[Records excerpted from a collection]
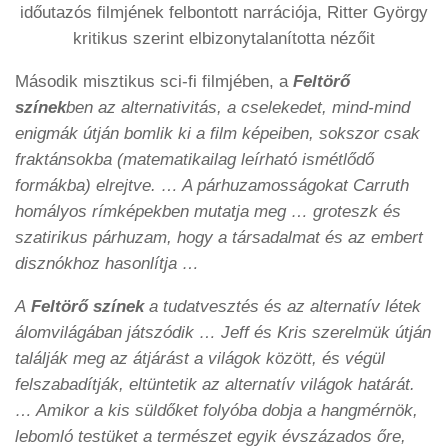
időutazós filmjének felbontott narrációja, Ritter György
kritikus szerint
elbizonytalanította nézőit
Második misztikus sci-fi filmjében, a
Feltörő
színek
ben
az alternativitás, a cselekedet, mind-mind
enigmák útján bomlik ki a film képeiben, sokszor csak
fraktánsokba (matematikailag leírható ismétlődő
formákba) elrejtve. … A párhuzamosságokat Carruth
homályos rímképekben mutatja meg … groteszk és
szatirikus párhuzam, hogy a társadalmat és az embert
disznókhoz hasonlítja …
A
Feltörő színek
a tudatvesztés és az alternatív létek
álomvilágában játszódik … Jeff és Kris szerelmük útján
találják meg az átjárást a világok között, és végül
felszabadítják, eltüntetik az alternatív világok határát.
… Amikor a kis süldőket folyóba dobja a hangmérnök,
lebomló testüket a természet egyik évszázados őre,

_EXERCISE DESCRIPTION_
State how many lines in the records above contain the word "világok", giving only the number.

_REPLY TO THE TASK_
2